As soon as they find a refuge in a run-down hotel, he picks the heroine up “with ease” and has a wild monkey shag with her against a wall. This with a bullet still in his shoulder. At this point I was laughing so hard that I couldn’t finish this romantic suspense novel. And after five years, the memory of this novel still burns.

  6 Responses to “Books: You know it makes sense.”

  1. I don’t know whatthere was to laugh about. Everyone knows that romance heroes have rock-like chests and steely strength (though one very important part of their steely/rock-like bodies are carefully covered in velvet), so although they bleed, that’s just to help someone locate the entry hole of the bullet/sword. It doesn’t really harm them much more than a bullet/sword entering a reinforced steel door, or a stone wall.

    You’re such a long-time reader of the genre I’m surprised I even have to explain that to you!

    ;-P

  2. Bwahaha!

    I’d LOVE to know who came up with the velvet thing. It makes me think of Elvis in a velvet painting. Bizarre, but hey. Hm, heroines have silken hair and silk skin, don’t they?

    I wonder what type of skin does a villain have. Sandpaper?

  3. I think you’re right that the heroines are silky, but the heroes’ rock hardness seems to metamorphose certain parts of the heroines into pebbles.

    Don’t villains tend to have pockmarks (or possibly acne)? Heroes have a monopoly on the kind of scars that make a man look devilishly attractive.

  4. If you want to enhance your reading experience in regard to bullet-proof heroes I advise you to read “Angel in a read dress” by Judith Ivory. You’ll have a field day with that, I guarantee. But the example you have given isn’t bad either. BTW: The whole plot sounds wonderfully campy.

  5. @Laura
    lol!

    A trend of giving villains pockmarks drive me nuts. I think giving villains deformed faces, scars or similar is the laziest way of dehumanising them. It doesn’t do real-life people with similar physical “imprefections” any favour as well.

    @Kerstin
    I avoid Judith Ivory’s books as a rule, but the way you put it, I’m seriously tempted to give AIARD a try. I think I will.
    It really was campy. The author didn’t intend it to be as the story tone was right up the so-serious-that-no-one-dares-smile alley, which made it even more hilarious.

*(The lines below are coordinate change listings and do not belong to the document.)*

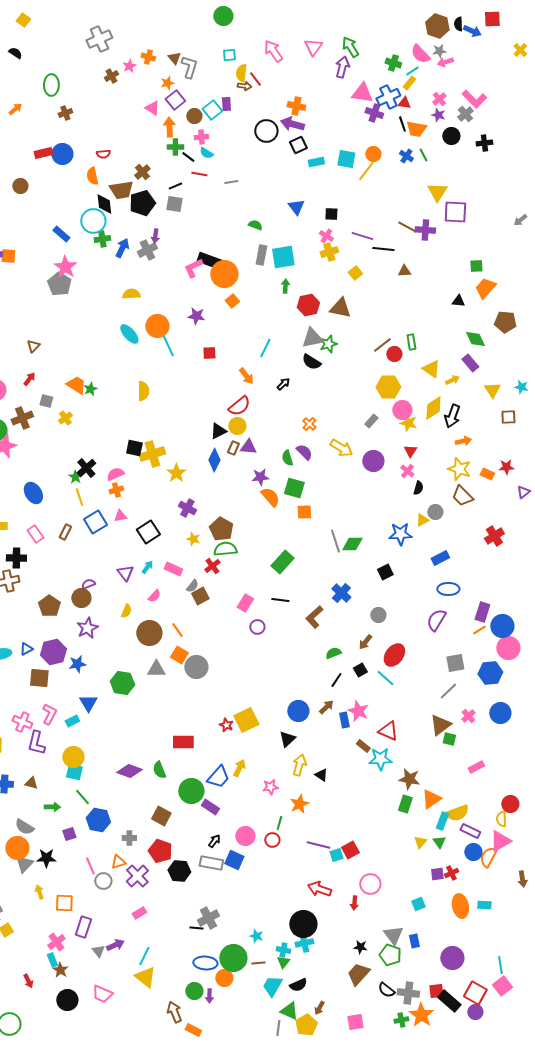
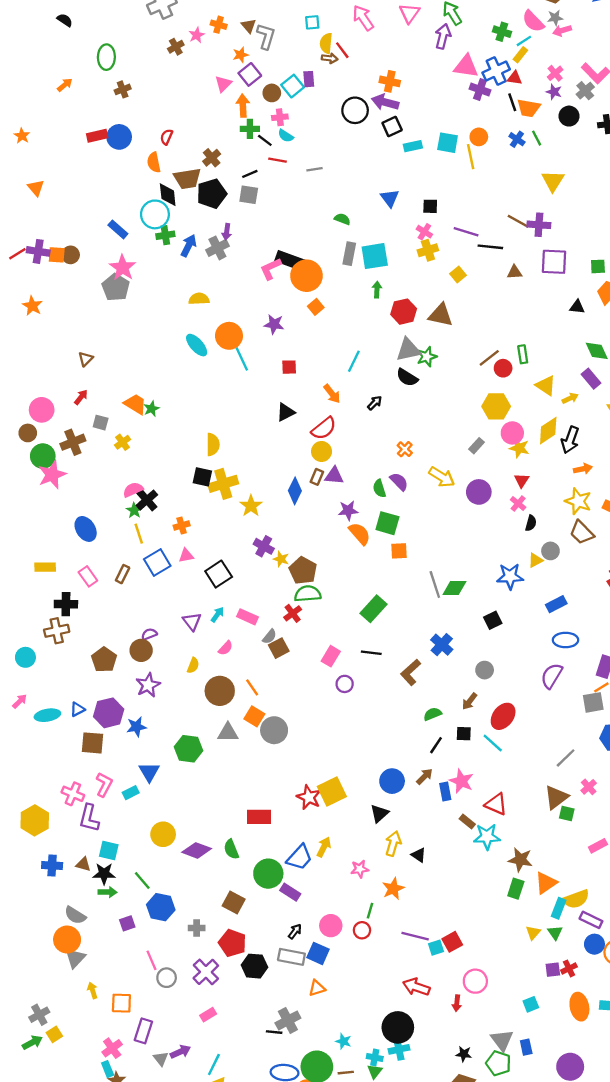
pink triangle: (152, 108) -> (223, 84), turned 42
red semicircle: (103, 154) -> (167, 137), turned 120
yellow line: (366, 171) -> (471, 157), turned -50
brown circle: (20, 186) -> (71, 255), moved
purple square: (455, 212) -> (554, 262), moved
yellow semicircle: (143, 391) -> (213, 445), moved
black triangle: (218, 431) -> (286, 412), moved
pink semicircle: (115, 474) -> (133, 490), moved
yellow star: (193, 539) -> (281, 559), moved
gray square: (455, 663) -> (593, 702), moved
black square: (360, 670) -> (464, 734), turned 32
red star: (226, 725) -> (309, 797), size x1.5
yellow circle: (73, 757) -> (163, 834), moved
cyan square: (74, 772) -> (109, 850), moved
black star: (46, 858) -> (104, 874), moved
orange triangle: (118, 862) -> (317, 988), moved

  6. It doesn’t do real-life people with similar physical “imprefections” any favour as well.

    Very true. We haven’t got a TV, but have you seen “James Partridge, who is chief executive of Changing Faces, [who] suffered severe burns in a car accident aged 18 [...] front[ing] the Five News lunchtime bulletin”? Apparently he was going to be on every day for a week.

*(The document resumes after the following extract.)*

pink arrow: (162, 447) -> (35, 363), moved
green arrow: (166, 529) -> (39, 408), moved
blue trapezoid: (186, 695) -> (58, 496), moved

    In the BBC news item I saw it said that:

    The charity’s head of campaigns, Winnie Coutinho, said: “We believe that television can play a big role in changing attitudes and breaking down prejudices.

    “Changing Faces is keen to learn whether the public would really accept someone with a disfigurement in this role once they see James Partridge reading the news next week.”

    I wonder how the experiment went.